Data under study —
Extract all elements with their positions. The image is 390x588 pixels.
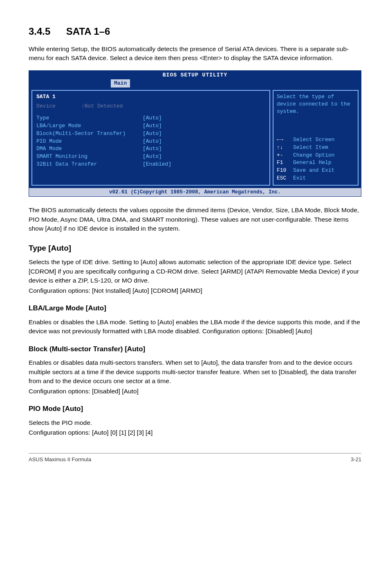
bios-key-label: General Help xyxy=(293,159,332,167)
bios-row-label: PIO Mode xyxy=(36,138,143,146)
arrow-ud-icon: ↑↓ xyxy=(277,144,293,152)
pio-heading: PIO Mode [Auto] xyxy=(29,404,361,414)
lba-heading: LBA/Large Mode [Auto] xyxy=(29,303,361,314)
bios-device-row: Device :Not Detected xyxy=(36,103,265,110)
bios-row-value: [Auto] xyxy=(143,138,162,146)
bios-row[interactable]: DMA Mode [Auto] xyxy=(36,145,265,153)
bios-row-value: [Auto] xyxy=(143,122,162,130)
bios-row[interactable]: Block(Multi-Sector Transfer) [Auto] xyxy=(36,130,265,138)
bios-row-label: Block(Multi-Sector Transfer) xyxy=(36,130,143,138)
type-heading: Type [Auto] xyxy=(29,242,361,254)
bios-device-header: SATA 1 xyxy=(36,93,265,101)
page-footer: ASUS Maximus II Formula 3-21 xyxy=(29,453,361,464)
bios-help-pane: Select the type of device connected to t… xyxy=(273,90,359,186)
plus-minus-icon: +- xyxy=(277,152,293,159)
bios-key-label: Select Screen xyxy=(293,136,334,144)
bios-row-value: [Enabled] xyxy=(143,161,171,168)
bios-key-label: Select Item xyxy=(293,144,328,152)
bios-row-label: Type xyxy=(36,114,143,122)
bios-settings-panel: SATA 1 Device :Not Detected Type [Auto] … xyxy=(31,90,270,186)
bios-tab-row: Main xyxy=(29,79,361,89)
bios-key-row: F1 General Help xyxy=(277,159,354,167)
type-paragraph: Selects the type of IDE drive. Setting t… xyxy=(29,258,361,285)
intro-paragraph: While entering Setup, the BIOS automatic… xyxy=(29,45,361,63)
bios-row-value: [Auto] xyxy=(143,153,162,161)
arrow-lr-icon: ←→ xyxy=(277,136,293,144)
bios-row-label: LBA/Large Mode xyxy=(36,122,143,130)
bios-device-value: :Not Detected xyxy=(81,103,123,110)
bios-key-label: Exit xyxy=(293,175,306,182)
bios-key-row: ESC Exit xyxy=(277,175,354,182)
bios-tab-main[interactable]: Main xyxy=(111,79,130,88)
bios-row[interactable]: PIO Mode [Auto] xyxy=(36,138,265,146)
block-config-options: Configuration options: [Disabled] [Auto] xyxy=(29,387,361,396)
bios-help-text: Select the type of device connected to t… xyxy=(277,93,354,115)
type-config-options: Configuration options: [Not Installed] [… xyxy=(29,286,361,295)
block-paragraph: Enables or disables data multi-sectors t… xyxy=(29,358,361,386)
bios-key-row: ↑↓ Select Item xyxy=(277,144,354,152)
bios-key-row: F10 Save and Exit xyxy=(277,167,354,175)
bios-key-legend: ←→ Select Screen ↑↓ Select Item +- Chang… xyxy=(277,136,354,182)
bios-row-label: DMA Mode xyxy=(36,145,143,153)
bios-title: BIOS SETUP UTILITY xyxy=(29,71,361,79)
bios-panel: BIOS SETUP UTILITY Main SATA 1 Device :N… xyxy=(29,70,361,197)
bios-key-row: ←→ Select Screen xyxy=(277,136,354,144)
bios-device-label: Device xyxy=(36,103,81,110)
bios-row[interactable]: Type [Auto] xyxy=(36,114,265,122)
bios-key: F10 xyxy=(277,167,293,175)
section-title: SATA 1–6 xyxy=(66,25,110,39)
block-heading: Block (Multi-sector Transfer) [Auto] xyxy=(29,344,361,355)
pio-paragraph: Selects the PIO mode. xyxy=(29,418,361,427)
pio-config-options: Configuration options: [Auto] [0] [1] [2… xyxy=(29,428,361,437)
bios-key: F1 xyxy=(277,159,293,167)
bios-row[interactable]: 32Bit Data Transfer [Enabled] xyxy=(36,161,265,168)
section-header: 3.4.5 SATA 1–6 xyxy=(29,25,361,39)
bios-key-label: Save and Exit xyxy=(293,167,334,175)
lba-paragraph: Enables or disables the LBA mode. Settin… xyxy=(29,318,361,336)
bios-row-value: [Auto] xyxy=(143,130,162,138)
bios-key-row: +- Change Option xyxy=(277,152,354,159)
bios-body: SATA 1 Device :Not Detected Type [Auto] … xyxy=(29,88,361,188)
footer-left: ASUS Maximus II Formula xyxy=(29,456,91,464)
bios-row-label: SMART Monitoring xyxy=(36,153,143,161)
footer-page-number: 3-21 xyxy=(351,456,361,464)
bios-row-value: [Auto] xyxy=(143,114,162,122)
bios-key-label: Change Option xyxy=(293,152,334,159)
bios-copyright: v02.61 (C)Copyright 1985-2008, American … xyxy=(29,188,361,196)
bios-key: ESC xyxy=(277,175,293,182)
after-bios-paragraph: The BIOS automatically detects the value… xyxy=(29,206,361,233)
bios-row[interactable]: LBA/Large Mode [Auto] xyxy=(36,122,265,130)
bios-row-value: [Auto] xyxy=(143,145,162,153)
bios-row-label: 32Bit Data Transfer xyxy=(36,161,143,168)
bios-row[interactable]: SMART Monitoring [Auto] xyxy=(36,153,265,161)
section-number: 3.4.5 xyxy=(29,25,50,39)
bios-left-pane: SATA 1 Device :Not Detected Type [Auto] … xyxy=(29,88,273,188)
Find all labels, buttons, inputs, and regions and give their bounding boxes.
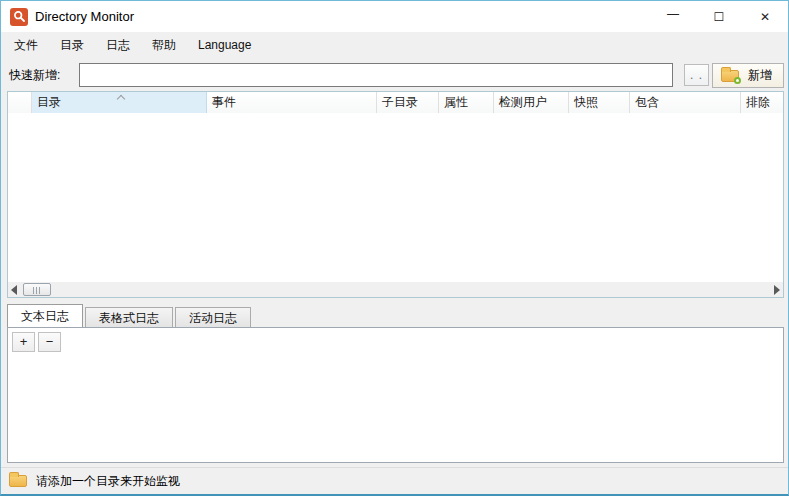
close-button[interactable]: ✕ [742, 1, 788, 32]
menu-log[interactable]: 日志 [95, 33, 141, 58]
status-folder-icon [9, 475, 27, 487]
menu-file[interactable]: 文件 [3, 33, 49, 58]
log-content [12, 356, 779, 458]
tab-activity-log[interactable]: 活动日志 [175, 307, 251, 327]
column-header-exclude[interactable]: 排除 [741, 92, 783, 113]
menu-directory[interactable]: 目录 [49, 33, 95, 58]
horizontal-scrollbar[interactable] [8, 282, 783, 297]
minimize-button[interactable]: — [650, 1, 696, 32]
status-bar: 请添加一个目录来开始监视 [1, 467, 788, 494]
tab-text-log[interactable]: 文本日志 [7, 304, 83, 327]
column-header-snapshot[interactable]: 快照 [569, 92, 630, 113]
column-header-spacer[interactable] [8, 92, 32, 113]
add-plus-badge-icon [734, 77, 741, 84]
font-increase-button[interactable]: + [12, 332, 35, 352]
log-tabs: 文本日志 表格式日志 活动日志 [7, 304, 253, 327]
list-header: 目录 事件 子目录 属性 检测用户 快照 包含 排除 [8, 92, 783, 113]
window-title: Directory Monitor [35, 9, 134, 24]
app-window: Directory Monitor — ☐ ✕ 文件 目录 日志 帮助 Lang… [0, 0, 789, 496]
scrollbar-thumb[interactable] [23, 283, 51, 296]
column-header-include[interactable]: 包含 [630, 92, 741, 113]
directory-list: 目录 事件 子目录 属性 检测用户 快照 包含 排除 [7, 91, 784, 298]
add-folder-icon [721, 70, 739, 82]
browse-button[interactable]: . . [684, 64, 709, 86]
sort-ascending-icon [117, 95, 125, 103]
column-header-detect-user[interactable]: 检测用户 [494, 92, 569, 113]
scroll-right-arrow-icon[interactable] [774, 285, 780, 295]
minimize-icon: — [667, 7, 679, 21]
quick-add-label: 快速新增: [9, 67, 60, 84]
column-header-attributes[interactable]: 属性 [439, 92, 494, 113]
maximize-icon: ☐ [714, 10, 725, 24]
tab-table-log[interactable]: 表格式日志 [85, 307, 173, 327]
add-button-label: 新增 [748, 67, 772, 84]
app-magnifier-icon [10, 8, 28, 26]
menu-bar: 文件 目录 日志 帮助 Language [1, 32, 788, 58]
maximize-button[interactable]: ☐ [696, 1, 742, 32]
menu-language[interactable]: Language [187, 34, 262, 56]
quick-add-input[interactable] [79, 63, 673, 87]
directory-list-body[interactable] [8, 114, 783, 282]
log-panel: + − [7, 327, 784, 463]
quick-add-row: 快速新增: . . 新增 [1, 58, 788, 91]
menu-help[interactable]: 帮助 [141, 33, 187, 58]
column-header-directory[interactable]: 目录 [32, 92, 207, 113]
column-header-event[interactable]: 事件 [207, 92, 377, 113]
add-button[interactable]: 新增 [712, 63, 784, 88]
status-message: 请添加一个目录来开始监视 [36, 473, 180, 490]
title-bar: Directory Monitor — ☐ ✕ [1, 1, 788, 32]
caption-buttons: — ☐ ✕ [650, 1, 788, 32]
scroll-left-arrow-icon[interactable] [11, 285, 17, 295]
font-decrease-button[interactable]: − [38, 332, 61, 352]
column-header-subdirectory[interactable]: 子目录 [377, 92, 439, 113]
close-icon: ✕ [760, 10, 770, 24]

What is being asked —
Read the listing. Report every line that includes the word "请添加一个目录来开始监视".

Expected answer —
status-bar: 请添加一个目录来开始监视 [1, 467, 788, 494]
status-message: 请添加一个目录来开始监视 [36, 473, 180, 490]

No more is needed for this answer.